_What you will do_: The entries need to be copied exactly.

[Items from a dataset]
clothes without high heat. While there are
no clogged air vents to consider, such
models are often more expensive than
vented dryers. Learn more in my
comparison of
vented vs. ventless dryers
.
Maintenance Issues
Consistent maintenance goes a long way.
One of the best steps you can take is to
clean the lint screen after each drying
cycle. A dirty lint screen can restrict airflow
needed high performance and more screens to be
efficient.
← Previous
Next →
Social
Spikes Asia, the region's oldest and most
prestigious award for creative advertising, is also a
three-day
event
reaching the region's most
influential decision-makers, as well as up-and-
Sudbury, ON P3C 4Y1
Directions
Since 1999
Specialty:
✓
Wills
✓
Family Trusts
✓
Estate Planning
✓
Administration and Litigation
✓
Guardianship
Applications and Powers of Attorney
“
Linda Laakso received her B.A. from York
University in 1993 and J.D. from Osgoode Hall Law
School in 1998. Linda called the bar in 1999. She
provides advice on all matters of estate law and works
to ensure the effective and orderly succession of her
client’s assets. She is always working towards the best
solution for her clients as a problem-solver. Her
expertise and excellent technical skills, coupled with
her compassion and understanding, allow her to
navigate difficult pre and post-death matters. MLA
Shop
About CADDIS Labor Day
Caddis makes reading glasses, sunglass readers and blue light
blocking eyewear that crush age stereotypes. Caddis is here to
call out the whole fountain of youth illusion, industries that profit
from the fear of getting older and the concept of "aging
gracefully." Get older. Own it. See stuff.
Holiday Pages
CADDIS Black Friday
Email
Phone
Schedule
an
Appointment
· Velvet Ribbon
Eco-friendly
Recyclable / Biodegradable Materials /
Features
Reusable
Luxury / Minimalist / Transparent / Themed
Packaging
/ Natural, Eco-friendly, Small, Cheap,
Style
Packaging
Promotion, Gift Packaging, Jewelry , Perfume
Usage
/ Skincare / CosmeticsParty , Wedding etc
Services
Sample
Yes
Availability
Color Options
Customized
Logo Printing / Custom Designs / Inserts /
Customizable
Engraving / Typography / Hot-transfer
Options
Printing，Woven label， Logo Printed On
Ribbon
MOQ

_Result of this exercise_:
clothes without high heat. While there are
no clogged air vents to consider, such
models are often more expensive than
vented dryers. Learn more in my
comparison of
vented vs. ventless dryers
.
Maintenance Issues
Consistent maintenance goes a long way.
One of the best steps you can take is to
clean the lint screen after each drying
cycle. A dirty lint screen can restrict airflow
needed high performance and more screens to be
efficient.
← Previous
Next →
Social
Spikes Asia, the region's oldest and most
prestigious award for creative advertising, is also a
three-day
event
reaching the region's most
influential decision-makers, as well as up-and-
Sudbury, ON P3C 4Y1
Directions
Since 1999
Specialty:
✓
Wills
✓
Family Trusts
✓
Estate Planning
✓
Administration and Litigation
✓
Guardianship
Applications and Powers of Attorney
“
Linda Laakso received her B.A. from York
University in 1993 and J.D. from Osgoode Hall Law
School in 1998. Linda called the bar in 1999. She
provides advice on all matters of estate law and works
to ensure the effective and orderly succession of her
client’s assets. She is always working towards the best
solution for her clients as a problem-solver. Her
expertise and excellent technical skills, coupled with
her compassion and understanding, allow her to
navigate difficult pre and post-death matters. MLA
Shop
About CADDIS Labor Day
Caddis makes reading glasses, sunglass readers and blue light
blocking eyewear that crush age stereotypes. Caddis is here to
call out the whole fountain of youth illusion, industries that profit
from the fear of getting older and the concept of "aging
gracefully." Get older. Own it. See stuff.
Holiday Pages
CADDIS Black Friday
Email
Phone
Schedule
an
Appointment
· Velvet Ribbon
Eco-friendly
Recyclable / Biodegradable Materials /
Features
Reusable
Luxury / Minimalist / Transparent / Themed
Packaging
/ Natural, Eco-friendly, Small, Cheap,
Style
Packaging
Promotion, Gift Packaging, Jewelry , Perfume
Usage
/ Skincare / CosmeticsParty , Wedding etc
Services
Sample
Yes
Availability
Color Options
Customized
Logo Printing / Custom Designs / Inserts /
Customizable
Engraving / Typography / Hot-transfer
Options
Printing，Woven label， Logo Printed On
Ribbon
MOQ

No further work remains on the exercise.